=== Begin Enclosure ===

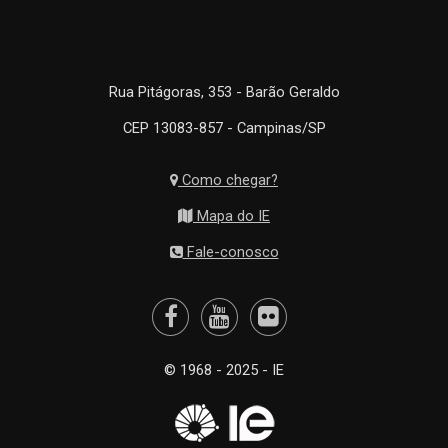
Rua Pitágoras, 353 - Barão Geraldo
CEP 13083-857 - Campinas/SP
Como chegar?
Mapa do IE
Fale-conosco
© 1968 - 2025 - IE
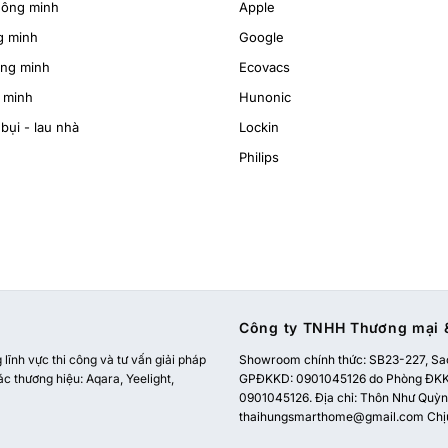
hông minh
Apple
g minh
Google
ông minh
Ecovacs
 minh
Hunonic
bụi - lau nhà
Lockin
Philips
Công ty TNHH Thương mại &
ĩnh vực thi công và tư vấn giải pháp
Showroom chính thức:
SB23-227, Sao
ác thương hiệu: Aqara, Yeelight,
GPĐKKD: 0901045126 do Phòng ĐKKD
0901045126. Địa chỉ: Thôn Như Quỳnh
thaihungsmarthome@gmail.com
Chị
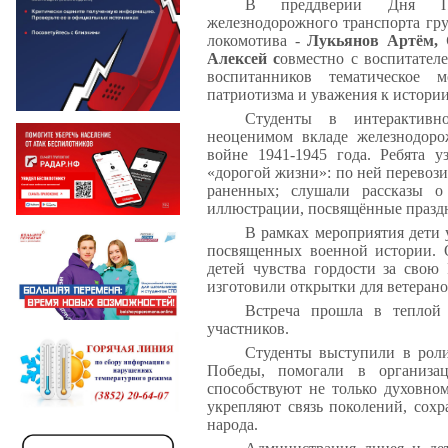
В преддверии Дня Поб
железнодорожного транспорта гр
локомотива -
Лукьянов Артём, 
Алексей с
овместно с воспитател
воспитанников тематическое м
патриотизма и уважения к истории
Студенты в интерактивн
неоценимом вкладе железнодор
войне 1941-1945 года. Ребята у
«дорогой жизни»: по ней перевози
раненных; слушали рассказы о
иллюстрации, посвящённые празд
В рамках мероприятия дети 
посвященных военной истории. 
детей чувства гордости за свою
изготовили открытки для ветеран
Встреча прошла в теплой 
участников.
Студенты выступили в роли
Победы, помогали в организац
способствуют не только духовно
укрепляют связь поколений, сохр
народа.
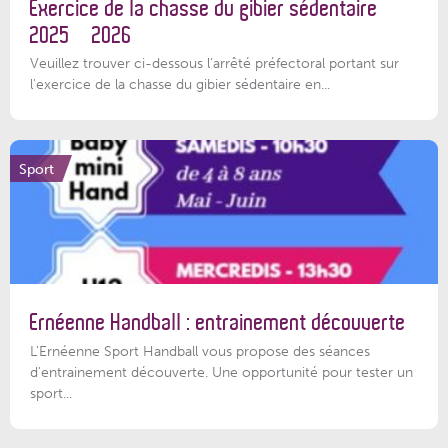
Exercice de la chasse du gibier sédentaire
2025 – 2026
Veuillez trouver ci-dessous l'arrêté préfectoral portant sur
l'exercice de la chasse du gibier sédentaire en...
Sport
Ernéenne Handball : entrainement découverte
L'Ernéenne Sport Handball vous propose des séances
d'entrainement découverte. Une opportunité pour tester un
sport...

=== End Enclosure ===

The answer must consist solely of the lines from the first line of the records through the line containing "Ernéenne Handball : entrainement découverte", reproduced exactly and without the pictures.

Rua Pitágoras, 353 - Barão Geraldo
CEP 13083-857 - Campinas/SP
Como chegar?
Mapa do IE
Fale-conosco
© 1968 - 2025 - IE
hông minh
Apple
g minh
Google
ông minh
Ecovacs
 minh
Hunonic
bụi - lau nhà
Lockin
Philips
Công ty TNHH Thương mại &
ĩnh vực thi công và tư vấn giải pháp
Showroom chính thức:
SB23-227, Sao
ác thương hiệu: Aqara, Yeelight,
GPĐKKD: 0901045126 do Phòng ĐKKD
0901045126. Địa chỉ: Thôn Như Quỳnh
thaihungsmarthome@gmail.com
Chị
В преддверии Дня Поб
железнодорожного транспорта гр
локомотива -
Лукьянов Артём, 
Алексей с
овместно с воспитател
воспитанников тематическое м
патриотизма и уважения к истории
Студенты в интерактивн
неоценимом вкладе железнодор
войне 1941-1945 года. Ребята у
«дорогой жизни»: по ней перевози
раненных; слушали рассказы о
иллюстрации, посвящённые празд
В рамках мероприятия дети 
посвященных военной истории. 
детей чувства гордости за свою
изготовили открытки для ветеран
Встреча прошла в теплой 
участников.
Студенты выступили в роли
Победы, помогали в организац
способствуют не только духовно
укрепляют связь поколений, сохр
народа.
Exercice de la chasse du gibier sédentaire
2025 – 2026
Veuillez trouver ci-dessous l'arrêté préfectoral portant sur
l'exercice de la chasse du gibier sédentaire en...
Sport
Ernéenne Handball : entrainement découverte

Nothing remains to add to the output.